The former Montreal police chief and co-author of a damning report that detailed widespread corruption and collusion within Transport Quebec said that following his testimony in front of a parliamentary hearing in September, he was approached by more than a dozen people who wanted to give him inside information about the improper funding of political parties in Quebec — something he touched on only briefly in his initial report.
Duchesneau said that based on discussions with those anonymous sources, he decided to draft at his own initiative a second document entitled: “Illegal financing of political parties: a hypocritical system where influence is for rent, where decisions are for sale.”

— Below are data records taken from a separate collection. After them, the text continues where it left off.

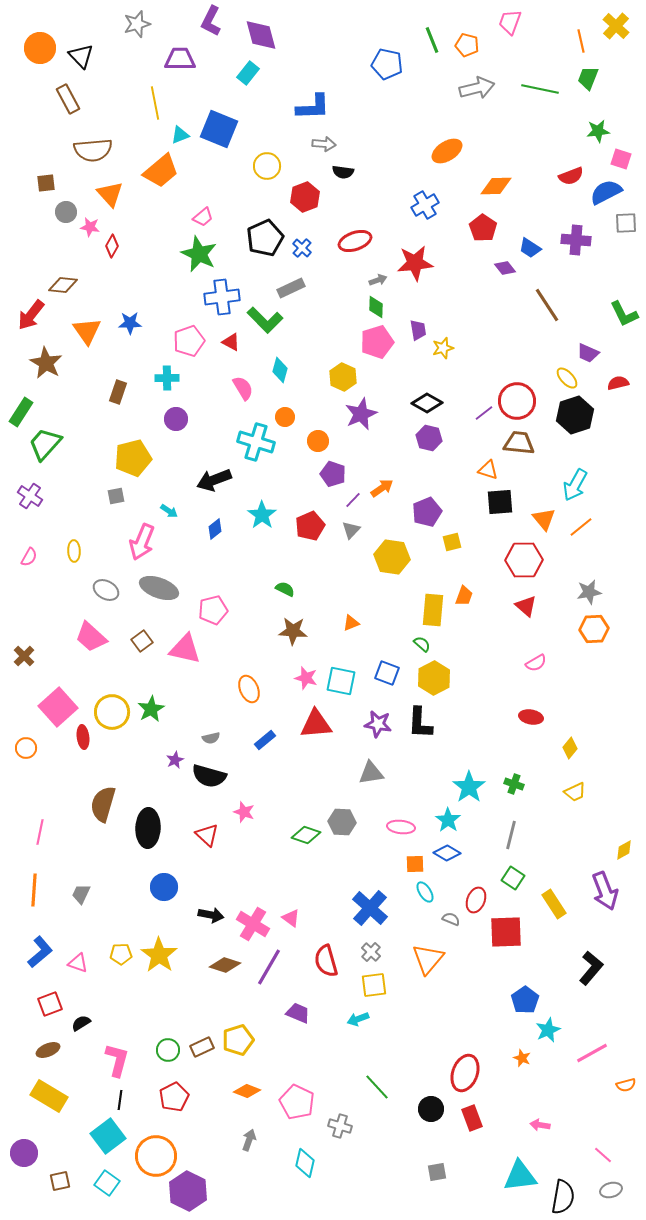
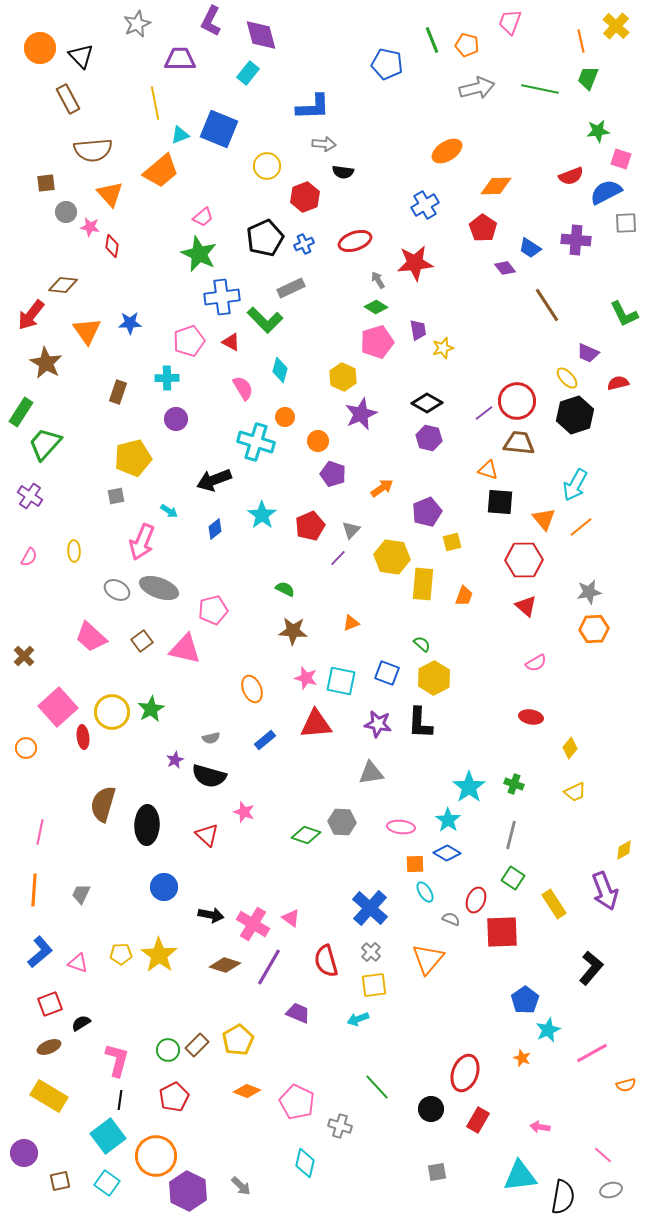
gray star at (137, 24): rotated 8 degrees counterclockwise
red diamond at (112, 246): rotated 20 degrees counterclockwise
blue cross at (302, 248): moved 2 px right, 4 px up; rotated 24 degrees clockwise
gray arrow at (378, 280): rotated 102 degrees counterclockwise
green diamond at (376, 307): rotated 60 degrees counterclockwise
purple line at (353, 500): moved 15 px left, 58 px down
black square at (500, 502): rotated 8 degrees clockwise
gray ellipse at (106, 590): moved 11 px right
yellow rectangle at (433, 610): moved 10 px left, 26 px up
orange ellipse at (249, 689): moved 3 px right
black ellipse at (148, 828): moved 1 px left, 3 px up
red square at (506, 932): moved 4 px left
yellow pentagon at (238, 1040): rotated 12 degrees counterclockwise
brown rectangle at (202, 1047): moved 5 px left, 2 px up; rotated 20 degrees counterclockwise
brown ellipse at (48, 1050): moved 1 px right, 3 px up
red rectangle at (472, 1118): moved 6 px right, 2 px down; rotated 50 degrees clockwise
pink arrow at (540, 1125): moved 2 px down
gray arrow at (249, 1140): moved 8 px left, 46 px down; rotated 115 degrees clockwise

That 50-page report has been handed over to the Charbonneau Commission’s investigative team, but not entered into evidence — meaning it will not be publicly available.

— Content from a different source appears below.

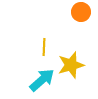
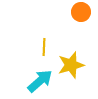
cyan arrow: moved 2 px left, 1 px down
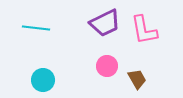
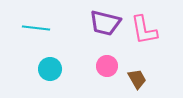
purple trapezoid: rotated 40 degrees clockwise
cyan circle: moved 7 px right, 11 px up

In his first report, which Duchesneau has admitted he leaked to the media last fall — shady political financing was painted as a way for companies to “push” politicians into doing things that would benefit the companies’ bottom lines.

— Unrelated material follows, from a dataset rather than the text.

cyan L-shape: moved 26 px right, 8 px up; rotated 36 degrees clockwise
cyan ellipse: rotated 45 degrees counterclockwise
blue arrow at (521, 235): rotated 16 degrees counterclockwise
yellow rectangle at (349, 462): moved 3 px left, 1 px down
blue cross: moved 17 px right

What he has discovered since then, Duchesneau testified, is that it’s more a question of “pull”, with political fundraisers approaching companies and asking for funding. Those companies will then inflate invoices for work being done on public projects, Duchesneau said. He added that up to 50 companies in the Montreal area alone had submitted such “false” invoices.
This system is deeply entrenched in Quebec, he said, and it will be difficult to clean house without more careful monitoring and harsher penalties.
“No matter what the rules, people will get around them,” Duchesneau told the commissioners. “The only real deterrent is the certainty that you will be caught.”
The former cop did not single out any particular political party on Tuesday. He did say, however, that the problem is just as bad at the municipal level as it is at the provincial level, if not worse.
Duchesneau was flanked once again by two of his former staff members, who worked with him within the special anti-collusion unit. Both Annie Trudel and Martin Morin are now employed by the broader anti-corruption unit, known by the French acronym UPAC. All three witnesses spent the morning answering specific questions about the report they produced last year, and continued naming names.
During her testimony on Monday, Trudel said that there were two companies who had hired people to examine government contracts and look for loopholes so that the firms could add ”extras” onto the projects and charge the government more to complete the work. Those employees were reportedly rewarded with a 10 per cent commission, she alleged.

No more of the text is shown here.